In theory, the wider the variety of DEXes, the greater the market diversity and levels of healthy competition. Counterintuitively, this diversity may also be adding unnecessary steps to the trading process. DEX aggregators scrap liquidity from Uniswap V1, Uniswap V2, Balancer, Curve, SushiSwap, Chai, Kyber, Oasis, Mooniswap, Bancor, and many more platforms in search of the lowest fees and prices currently on the market, collecting and sorting the data so you don’t have to.

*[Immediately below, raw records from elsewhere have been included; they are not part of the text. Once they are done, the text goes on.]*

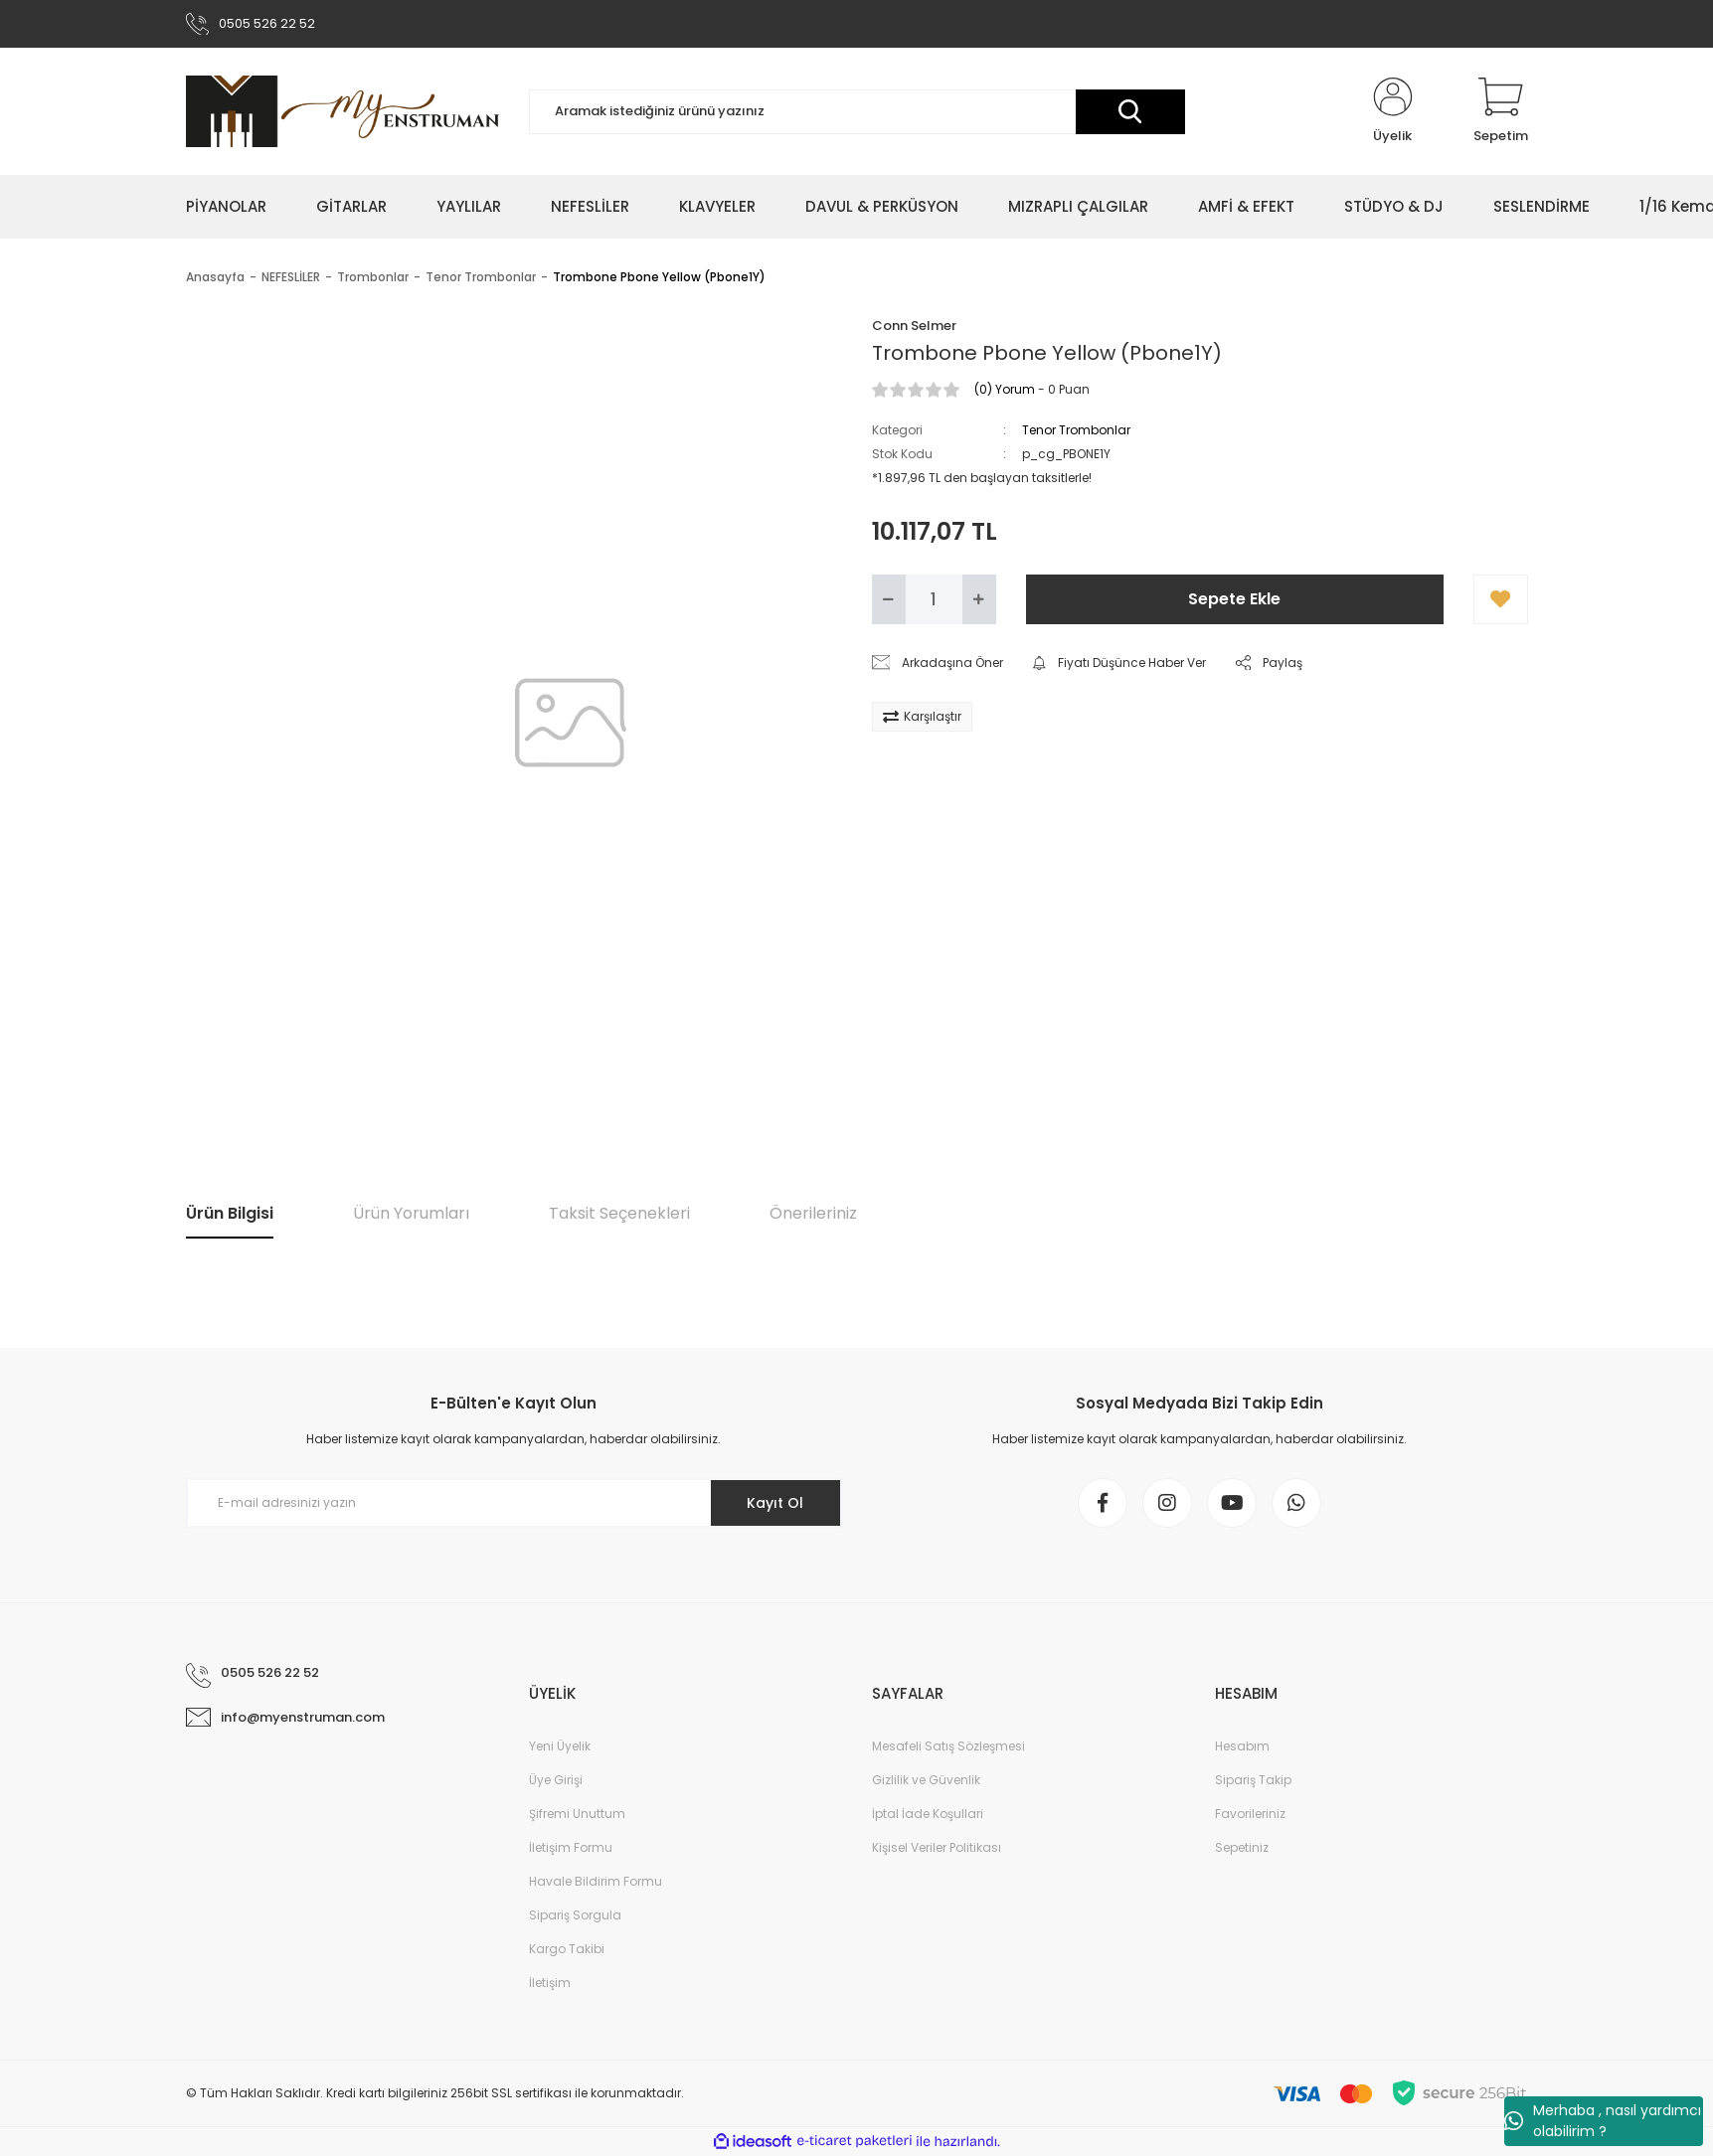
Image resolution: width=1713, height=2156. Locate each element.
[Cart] (1500, 111)
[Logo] (342, 111)
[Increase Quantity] (979, 599)
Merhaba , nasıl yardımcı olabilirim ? (1602, 2120)
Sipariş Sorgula (575, 1915)
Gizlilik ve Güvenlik (926, 1779)
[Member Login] (1393, 111)
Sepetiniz (1242, 1847)
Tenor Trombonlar (1076, 429)
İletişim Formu (570, 1847)
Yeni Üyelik (560, 1746)
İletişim (550, 1982)
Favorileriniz (1250, 1813)
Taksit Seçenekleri (619, 1213)
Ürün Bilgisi (229, 1213)
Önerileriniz (813, 1213)
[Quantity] (934, 599)
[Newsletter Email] (514, 1503)
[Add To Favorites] (1500, 599)
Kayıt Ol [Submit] (775, 1503)
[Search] (857, 111)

Transaction fees on many of the most widely used DEXes are often prohibitively expensive due to the high congestion on the Ethereum blockchain. The increased competition among network participants to get their data and functionality included in each block’s limited capacity results in higher fees for every transaction. There are, of course, alternatives on different chains — say, PancakeSwap on Binance Smart Chain (BSC) — but exploring and migrating to another blockchain requires research and knowledge. Meanwhile, DEX aggregators are built in such a way that they automate nearly all the complicated processes for the benefit of the end user.
Because open-source code and transparent smart contracts are considered as standards in the DeFi community, many anonymous crypto entrepreneurs simply replicated or imitated existing projects on other various blockchains. Neither security audits nor transparent technologies have been sufficient to solve the problem. That said, it’s worth acknowledging the uncertain security many experience while trading in a trustless environment. How can they really know whether an individual DEX can be trusted — or even an individual an DEX aggregator, for that matter. But just as the collapse of a major CEX pushed those disaffected to explore new boundaries of trust and safety, further innovations like DEX aggregators are already on the next frontier testing what else is possible.